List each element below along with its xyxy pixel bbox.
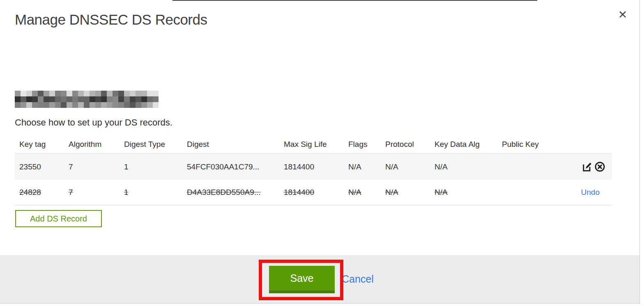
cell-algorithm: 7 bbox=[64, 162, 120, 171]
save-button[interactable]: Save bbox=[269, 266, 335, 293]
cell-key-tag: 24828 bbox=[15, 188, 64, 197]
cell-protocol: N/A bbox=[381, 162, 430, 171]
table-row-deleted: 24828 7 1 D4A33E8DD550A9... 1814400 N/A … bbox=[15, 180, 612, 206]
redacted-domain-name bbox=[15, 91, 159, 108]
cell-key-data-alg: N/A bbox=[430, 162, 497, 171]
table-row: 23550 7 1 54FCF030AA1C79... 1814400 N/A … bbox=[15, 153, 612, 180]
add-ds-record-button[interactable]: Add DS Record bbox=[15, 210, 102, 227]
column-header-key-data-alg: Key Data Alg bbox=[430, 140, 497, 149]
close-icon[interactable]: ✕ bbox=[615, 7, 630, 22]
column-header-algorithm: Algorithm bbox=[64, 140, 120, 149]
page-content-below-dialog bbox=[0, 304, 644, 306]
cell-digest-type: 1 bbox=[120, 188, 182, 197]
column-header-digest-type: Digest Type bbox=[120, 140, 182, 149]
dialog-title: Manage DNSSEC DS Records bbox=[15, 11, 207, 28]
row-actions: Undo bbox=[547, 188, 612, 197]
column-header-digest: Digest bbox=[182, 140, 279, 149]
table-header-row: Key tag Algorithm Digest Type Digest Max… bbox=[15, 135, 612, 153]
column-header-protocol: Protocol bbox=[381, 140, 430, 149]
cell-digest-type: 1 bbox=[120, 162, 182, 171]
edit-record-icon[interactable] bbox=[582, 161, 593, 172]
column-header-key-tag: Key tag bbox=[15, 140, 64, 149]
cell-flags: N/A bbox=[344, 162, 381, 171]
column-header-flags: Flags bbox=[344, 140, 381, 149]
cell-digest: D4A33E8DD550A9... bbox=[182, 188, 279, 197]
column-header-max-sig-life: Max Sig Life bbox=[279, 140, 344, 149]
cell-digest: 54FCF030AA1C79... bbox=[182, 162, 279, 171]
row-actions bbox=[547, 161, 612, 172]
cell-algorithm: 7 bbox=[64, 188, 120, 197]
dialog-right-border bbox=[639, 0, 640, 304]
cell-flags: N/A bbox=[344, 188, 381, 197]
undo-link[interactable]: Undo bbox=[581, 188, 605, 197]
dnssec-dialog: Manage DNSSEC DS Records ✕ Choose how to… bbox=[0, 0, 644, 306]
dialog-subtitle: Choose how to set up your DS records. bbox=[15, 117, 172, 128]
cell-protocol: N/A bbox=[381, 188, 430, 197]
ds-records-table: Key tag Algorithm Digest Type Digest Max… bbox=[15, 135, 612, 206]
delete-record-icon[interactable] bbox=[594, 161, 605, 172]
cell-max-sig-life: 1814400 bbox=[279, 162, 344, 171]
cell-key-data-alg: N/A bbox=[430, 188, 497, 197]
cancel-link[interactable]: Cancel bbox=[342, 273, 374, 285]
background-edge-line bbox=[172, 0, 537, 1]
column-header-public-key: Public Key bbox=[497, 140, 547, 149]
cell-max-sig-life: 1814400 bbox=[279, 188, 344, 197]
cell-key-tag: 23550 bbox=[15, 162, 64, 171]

Required work: Show, from the listing above, every line holding the word "DNSSEC".

Answer to this problem:
dialog-title: Manage DNSSEC DS Records bbox=[15, 11, 207, 28]
dnssec-dialog: Manage DNSSEC DS Records ✕ Choose how to… bbox=[0, 0, 644, 306]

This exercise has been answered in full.